An exact, complete copy of the data that follows is needed.

INPUT RECORDS below:

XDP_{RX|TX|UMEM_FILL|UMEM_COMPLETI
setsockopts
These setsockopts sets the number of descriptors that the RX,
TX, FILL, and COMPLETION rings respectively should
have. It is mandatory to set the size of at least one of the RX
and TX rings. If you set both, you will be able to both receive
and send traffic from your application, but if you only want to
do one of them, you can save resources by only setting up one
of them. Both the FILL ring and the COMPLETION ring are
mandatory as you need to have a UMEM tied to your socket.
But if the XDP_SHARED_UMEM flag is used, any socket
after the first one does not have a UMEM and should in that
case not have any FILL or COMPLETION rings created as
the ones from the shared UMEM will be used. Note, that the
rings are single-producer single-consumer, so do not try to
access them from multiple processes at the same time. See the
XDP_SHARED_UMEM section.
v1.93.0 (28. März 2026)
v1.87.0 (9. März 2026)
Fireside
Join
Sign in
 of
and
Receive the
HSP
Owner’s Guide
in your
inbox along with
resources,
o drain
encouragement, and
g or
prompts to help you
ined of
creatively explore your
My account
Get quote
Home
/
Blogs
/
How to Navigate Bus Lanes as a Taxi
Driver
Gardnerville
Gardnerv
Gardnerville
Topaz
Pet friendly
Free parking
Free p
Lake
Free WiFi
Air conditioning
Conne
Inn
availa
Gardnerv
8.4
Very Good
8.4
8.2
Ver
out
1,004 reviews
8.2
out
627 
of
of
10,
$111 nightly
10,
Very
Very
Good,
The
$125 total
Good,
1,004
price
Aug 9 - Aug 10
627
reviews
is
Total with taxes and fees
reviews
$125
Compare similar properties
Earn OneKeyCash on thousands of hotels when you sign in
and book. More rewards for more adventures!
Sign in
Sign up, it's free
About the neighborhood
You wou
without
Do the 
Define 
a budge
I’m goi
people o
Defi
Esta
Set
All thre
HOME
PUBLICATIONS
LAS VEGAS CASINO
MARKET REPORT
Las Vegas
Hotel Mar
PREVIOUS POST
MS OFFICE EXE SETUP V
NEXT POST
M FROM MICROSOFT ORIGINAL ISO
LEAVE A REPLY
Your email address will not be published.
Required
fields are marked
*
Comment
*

End of INPUT RECORDS.

YOUR RESPONSE:
XDP_{RX|TX|UMEM_FILL|UMEM_COMPLETI
setsockopts
These setsockopts sets the number of descriptors that the RX,
TX, FILL, and COMPLETION rings respectively should
have. It is mandatory to set the size of at least one of the RX
and TX rings. If you set both, you will be able to both receive
and send traffic from your application, but if you only want to
do one of them, you can save resources by only setting up one
of them. Both the FILL ring and the COMPLETION ring are
mandatory as you need to have a UMEM tied to your socket.
But if the XDP_SHARED_UMEM flag is used, any socket
after the first one does not have a UMEM and should in that
case not have any FILL or COMPLETION rings created as
the ones from the shared UMEM will be used. Note, that the
rings are single-producer single-consumer, so do not try to
access them from multiple processes at the same time. See the
XDP_SHARED_UMEM section.
v1.93.0 (28. März 2026)
v1.87.0 (9. März 2026)
Fireside
Join
Sign in
 of
and
Receive the
HSP
Owner’s Guide
in your
inbox along with
resources,
o drain
encouragement, and
g or
prompts to help you
ined of
creatively explore your
My account
Get quote
Home
/
Blogs
/
How to Navigate Bus Lanes as a Taxi
Driver
Gardnerville
Gardnerv
Gardnerville
Topaz
Pet friendly
Free parking
Free p
Lake
Free WiFi
Air conditioning
Conne
Inn
availa
Gardnerv
8.4
Very Good
8.4
8.2
Ver
out
1,004 reviews
8.2
out
627 
of
of
10,
$111 nightly
10,
Very
Very
Good,
The
$125 total
Good,
1,004
price
Aug 9 - Aug 10
627
reviews
is
Total with taxes and fees
reviews
$125
Compare similar properties
Earn OneKeyCash on thousands of hotels when you sign in
and book. More rewards for more adventures!
Sign in
Sign up, it's free
About the neighborhood
You wou
without
Do the 
Define 
a budge
I’m goi
people o
Defi
Esta
Set
All thre
HOME
PUBLICATIONS
LAS VEGAS CASINO
MARKET REPORT
Las Vegas
Hotel Mar
PREVIOUS POST
MS OFFICE EXE SETUP V
NEXT POST
M FROM MICROSOFT ORIGINAL ISO
LEAVE A REPLY
Your email address will not be published.
Required
fields are marked
*
Comment
*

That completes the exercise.